**Required work:** Your copy should match the entries below exactly, apart from the images.

**The data:**
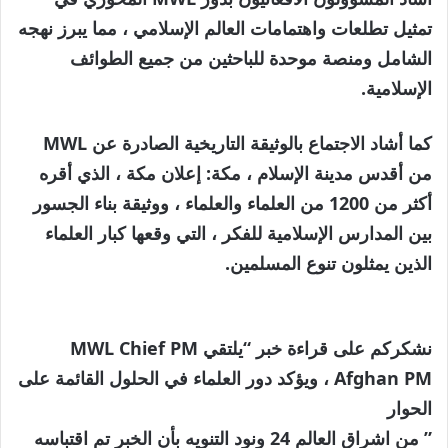
تمثيل تطلعات واهتمامات العالم الإسلامي ، مما يبرز نهجه
الشامل ومنصة موحدة للباحثين من جميع الطوائف
الإسلامية.
كما أشاد الاجتماع بالوثيقة التاريخية الصادرة عن MWL
من أقدس مدينة الإسلام ، مكة: إعلان مكة ، الذي أقره
أكثر من 1200 من العلماء والعلماء ، ووثيقة بناء الجسور
بين المدارس الإسلامية للفكر ، التي وقعها كبار العلماء
الذين يمثلون تنوع المسلمين.
نشكركم على قراءة خبر “يلتقي MWL Chief PM
Afghan PM ، ويؤكد دور العلماء في الحلول القائمة على
الحوار
” من اشراق العالم 24 ونود التنويه بأن الخبر تم اقتباسه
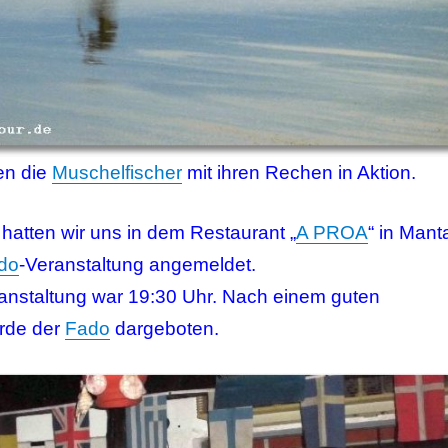
en die
Muschelfischer
mit ihren Rechen in Aktion.
hatten wir uns in dem Restaurant „
A PROA
“ in Mant
do
-Veranstaltung angemeldet.
anstaltung war 19:30 Uhr. Nach einem guten
rde der
Fado
dargeboten.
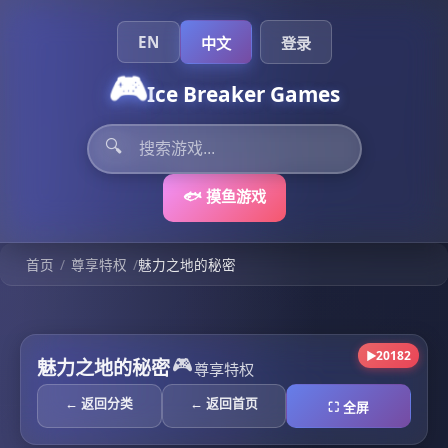
EN
中文
登录
🎮
Ice Breaker Games
🔍
🐟 摸鱼游戏
/
/
首页
尊享特权
魅力之地的秘密
20182
▶
🎮
魅力之地的秘密
尊享特权
← 返回分类
← 返回首页
⛶ 全屏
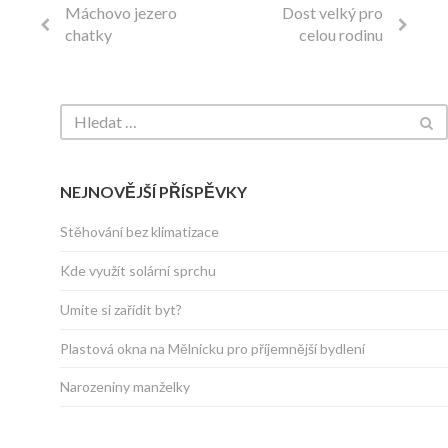
Máchovo jezero
Dost velký pro
chatky
celou rodinu
NEJNOVĚJŠÍ PŘÍSPĚVKY
Stěhování bez klimatizace
Kde využít solární sprchu
Umíte si zařídit byt?
Plastová okna na Mělnicku pro příjemnější bydlení
Narozeniny manželky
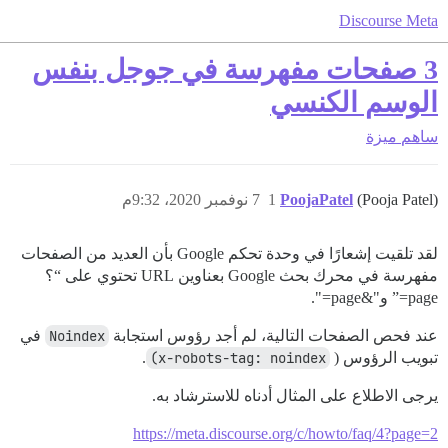
Discourse Meta
3 صفحات مفهرسة في جوجل بنفس
الوسم الكنسي
ساهم
ميزة
(Pooja Patel)
PoojaPatel
1
7 نوفمبر 2020، 9:32م
لقد تلقيت إشعارًا في وحدة تحكم Google بأن العديد من الصفحات
مفهرسة في محرك بحث Google بعناوين URL تحتوي على “؟
page=” و"&page=".
عند فحص الصفحات التالية، لم أجد رؤوس استجابة
Noindex
في
تبويب الرؤوس (
x-robots-tag: noindex)
.
يرجى الاطلاع على المثال أدناه للاسترشاد به.
https://meta.discourse.org/c/howto/faq/4?page=2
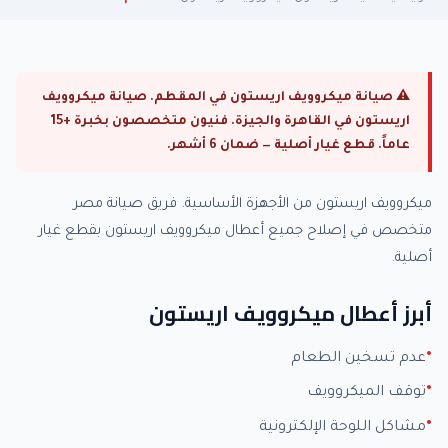
⚠ صيانة ميكروويف اريستون في المقطم. صيانة ميكروويف
اريستون في القاهرة والجيزة. فنيون متخصصون بخبرة +15
عاماً. قطع غيار أصلية — ضمان 6 أشهر.
ميكروويف اريستون من الأجهزة الأساسية. فريق صيانة مصر
متخصص في إصلاح جميع أعطال ميكروويف اريستون بقطع غيار
أصلية.
أبرز أعطال ميكروويف اريستون
عدم تسخين الطعام
توقف الميكروويف
مشاكل اللوحة الإلكترونية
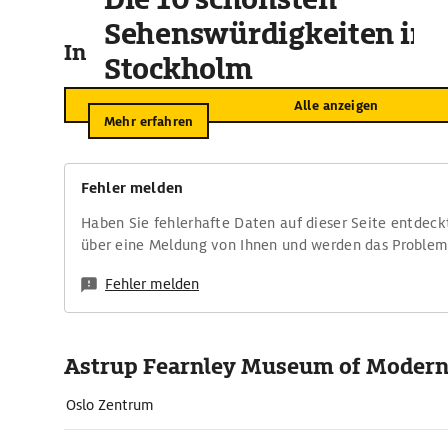
Sehenswürdigkeiten in
In der Umgebung
Stockholm
Alle anzeigen
Mehr erfahren
Fehler melden
Haben Sie fehlerhafte Daten auf dieser Seite entdeck
über eine Meldung von Ihnen und werden das Proble
Fehler melden
Astrup Fearnley Museum of Modern
Oslo Zentrum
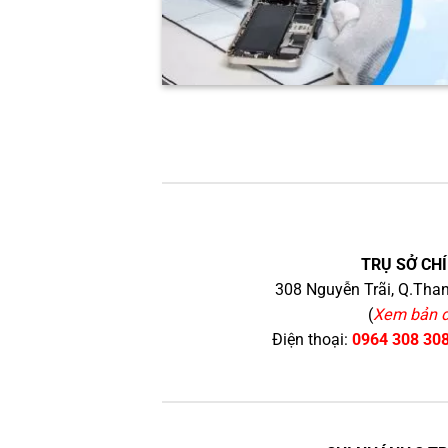
TRỤ SỞ CHÍ
308 Nguyễn Trãi, Q.Than
(
Xem bản 
Điện thoại:
0964 308 30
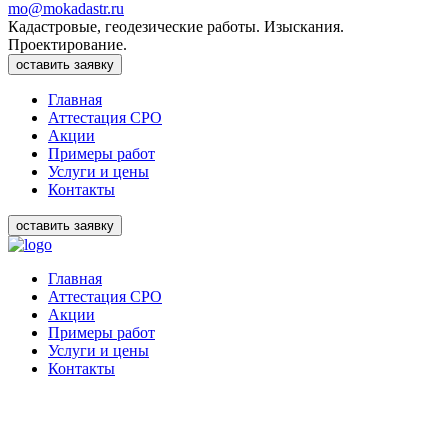
mo@mokadastr.ru
Кадастровые, геодезические работы. Изыскания.
Проектирование.
оставить заявку
Главная
Аттестация СРО
Акции
Примеры работ
Услуги и цены
Контакты
оставить заявку
Главная
Аттестация СРО
Акции
Примеры работ
Услуги и цены
Контакты
ОПЕРАТИВНО. БЕЗ ОТКАЗОВ.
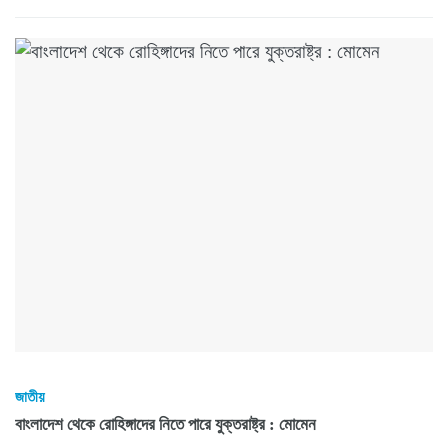
জাতীয়
বাংলাদেশ থেকে রোহিঙ্গাদের নিতে পারে যুক্তরাষ্ট্র : মোমেন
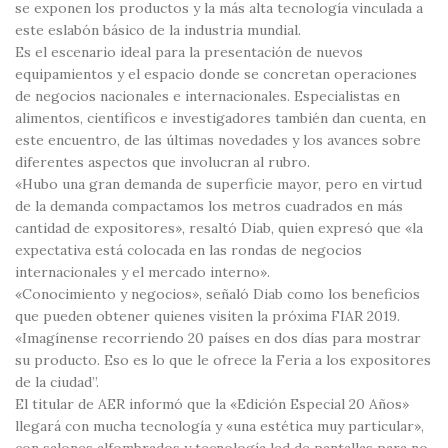
se exponen los productos y la más alta tecnología vinculada a
este eslabón básico de la industria mundial.
Es el escenario ideal para la presentación de nuevos
equipamientos y el espacio donde se concretan operaciones
de negocios nacionales e internacionales. Especialistas en
alimentos, científicos e investigadores también dan cuenta, en
este encuentro, de las últimas novedades y los avances sobre
diferentes aspectos que involucran al rubro.
«Hubo una gran demanda de superficie mayor, pero en virtud
de la demanda compactamos los metros cuadrados en más
cantidad de expositores», resaltó Diab, quien expresó que «la
expectativa está colocada en las rondas de negocios
internacionales y el mercado interno».
«Conocimiento y negocios», señaló Diab como los beneficios
que pueden obtener quienes visiten la próxima FIAR 2019.
«Imagínense recorriendo 20 países en dos días para mostrar
su producto. Eso es lo que le ofrece la Feria a los expositores
de la ciudad”.
El titular de AER informó que la «Edición Especial 20 Años»
llegará con mucha tecnología y «una estética muy particular»,
con salones alfombrados y tecnología led de pantallas para no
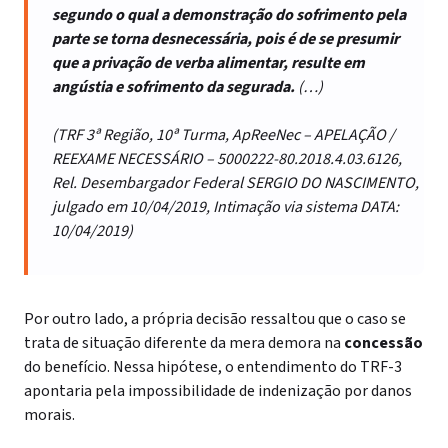
segundo o qual a demonstração do sofrimento pela
parte se torna desnecessária, pois é de se presumir
que a privação de verba alimentar, resulte em
angústia e sofrimento da segurada.
(…)
(TRF 3ª Região, 10ª Turma, ApReeNec – APELAÇÃO /
REEXAME NECESSÁRIO – 5000222-80.2018.4.03.6126,
Rel. Desembargador Federal SERGIO DO NASCIMENTO,
julgado em 10/04/2019, Intimação via sistema DATA:
10/04/2019)
Por outro lado, a própria decisão ressaltou que o caso se
trata de situação diferente da mera demora na
concessão
do benefício. Nessa hipótese, o entendimento do TRF-3
apontaria pela impossibilidade de indenização por danos
morais.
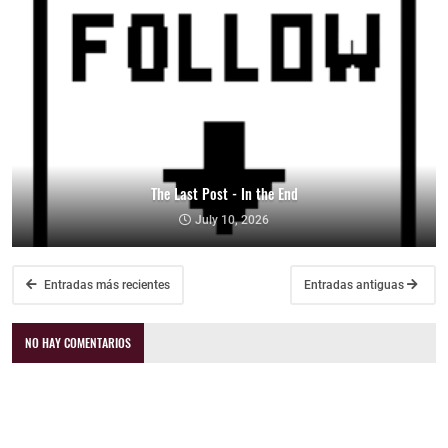
The Last Post - In the End
July 10, 2026
Entradas más recientes
Entradas antiguas
NO HAY COMENTARIOS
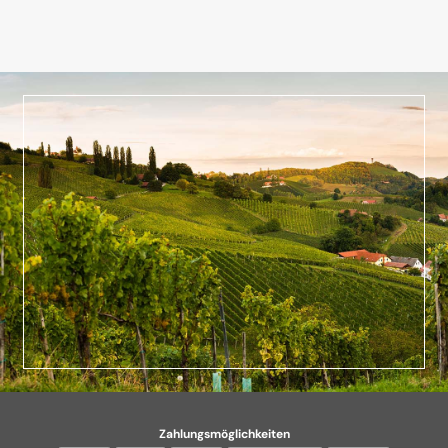
Zahlungsmöglichkeiten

**Completed task:**
تمثيل تطلعات واهتمامات العالم الإسلامي ، مما يبرز نهجه
الشامل ومنصة موحدة للباحثين من جميع الطوائف
الإسلامية.
كما أشاد الاجتماع بالوثيقة التاريخية الصادرة عن MWL
من أقدس مدينة الإسلام ، مكة: إعلان مكة ، الذي أقره
أكثر من 1200 من العلماء والعلماء ، ووثيقة بناء الجسور
بين المدارس الإسلامية للفكر ، التي وقعها كبار العلماء
الذين يمثلون تنوع المسلمين.
نشكركم على قراءة خبر “يلتقي MWL Chief PM
Afghan PM ، ويؤكد دور العلماء في الحلول القائمة على
الحوار
” من اشراق العالم 24 ونود التنويه بأن الخبر تم اقتباسه
en die
Muschelfischer
mit ihren Rechen in Aktion.
hatten wir uns in dem Restaurant „
A PROA
“ in Mant
do
-Veranstaltung angemeldet.
anstaltung war 19:30 Uhr. Nach einem guten
rde der
Fado
dargeboten.
EN
中文
登录
🎮
Ice Breaker Games
🔍
🐟 摸鱼游戏
/
/
首页
尊享特权
魅力之地的秘密
20182
▶
🎮
魅力之地的秘密
尊享特权
← 返回分类
← 返回首页
⛶ 全屏
Máchovo jezero
Dost velký pro
chatky
celou rodinu
NEJNOVĚJŠÍ PŘÍSPĚVKY
Stěhování bez klimatizace
Kde využít solární sprchu
Umíte si zařídit byt?
Plastová okna na Mělnicku pro příjemnější bydlení
Narozeniny manželky
Discourse Meta
3 صفحات مفهرسة في جوجل بنفس
الوسم الكنسي
ساهم
ميزة
(Pooja Patel)
PoojaPatel
1
7 نوفمبر 2020، 9:32م
لقد تلقيت إشعارًا في وحدة تحكم Google بأن العديد من الصفحات
مفهرسة في محرك بحث Google بعناوين URL تحتوي على “؟
page=” و"&page=".
عند فحص الصفحات التالية، لم أجد رؤوس استجابة
Noindex
في
تبويب الرؤوس (
x-robots-tag: noindex)
.
يرجى الاطلاع على المثال أدناه للاسترشاد به.
https://meta.discourse.org/c/howto/faq/4?page=2
⚠ صيانة ميكروويف اريستون في المقطم. صيانة ميكروويف
اريستون في القاهرة والجيزة. فنيون متخصصون بخبرة +15
عاماً. قطع غيار أصلية — ضمان 6 أشهر.
ميكروويف اريستون من الأجهزة الأساسية. فريق صيانة مصر
متخصص في إصلاح جميع أعطال ميكروويف اريستون بقطع غيار
أصلية.
أبرز أعطال ميكروويف اريستون
عدم تسخين الطعام
توقف الميكروويف
مشاكل اللوحة الإلكترونية
Sehenswürdigkeiten in
In der Umgebung
Stockholm
Alle anzeigen
Mehr erfahren
Fehler melden
Haben Sie fehlerhafte Daten auf dieser Seite entdeck
über eine Meldung von Ihnen und werden das Proble
Fehler melden
Astrup Fearnley Museum of Modern
Oslo Zentrum
TRỤ SỞ CHÍ
308 Nguyễn Trãi, Q.Than
(
Xem bản 
Điện thoại:
0964 308 30
mo@mokadastr.ru
Кадастровые, геодезические работы. Изыскания.
Проектирование.
оставить заявку
Главная
Аттестация СРО
Акции
Примеры работ
Услуги и цены
Контакты
оставить заявку
Главная
Аттестация СРО
Акции
Примеры работ
Услуги и цены
Контакты
ОПЕРАТИВНО. БЕЗ ОТКАЗОВ.
জাতীয়
বাংলাদেশ থেকে রোহিঙ্গাদের নিতে পারে যুক্তরাষ্ট্র : মোমেন
se exponen los productos y la más alta tecnología vinculada a
este eslabón básico de la industria mundial.
Es el escenario ideal para la presentación de nuevos
equipamientos y el espacio donde se concretan operaciones
de negocios nacionales e internacionales. Especialistas en
alimentos, científicos e investigadores también dan cuenta, en
este encuentro, de las últimas novedades y los avances sobre
diferentes aspectos que involucran al rubro.
«Hubo una gran demanda de superficie mayor, pero en virtud
de la demanda compactamos los metros cuadrados en más
cantidad de expositores», resaltó Diab, quien expresó que «la
expectativa está colocada en las rondas de negocios
internacionales y el mercado interno».
«Conocimiento y negocios», señaló Diab como los beneficios
que pueden obtener quienes visiten la próxima FIAR 2019.
«Imagínense recorriendo 20 países en dos días para mostrar
su producto. Eso es lo que le ofrece la Feria a los expositores
de la ciudad”.
El titular de AER informó que la «Edición Especial 20 Años»
llegará con mucha tecnología y «una estética muy particular»,
con salones alfombrados y tecnología led de pantallas para no
segundo o qual a demonstração do sofrimento pela
parte se torna desnecessária, pois é de se presumir
que a privação de verba alimentar, resulte em
angústia e sofrimento da segurada.
(…)
(TRF 3ª Região, 10ª Turma, ApReeNec – APELAÇÃO /
REEXAME NECESSÁRIO – 5000222-80.2018.4.03.6126,
Rel. Desembargador Federal SERGIO DO NASCIMENTO,
julgado em 10/04/2019, Intimação via sistema DATA:
10/04/2019)
Por outro lado, a própria decisão ressaltou que o caso se
trata de situação diferente da mera demora na
concessão
do benefício. Nessa hipótese, o entendimento do TRF-3
apontaria pela impossibilidade de indenização por danos
morais.
The Last Post - In the End
July 10, 2026
Entradas más recientes
Entradas antiguas
NO HAY COMENTARIOS
Zahlungsmöglichkeiten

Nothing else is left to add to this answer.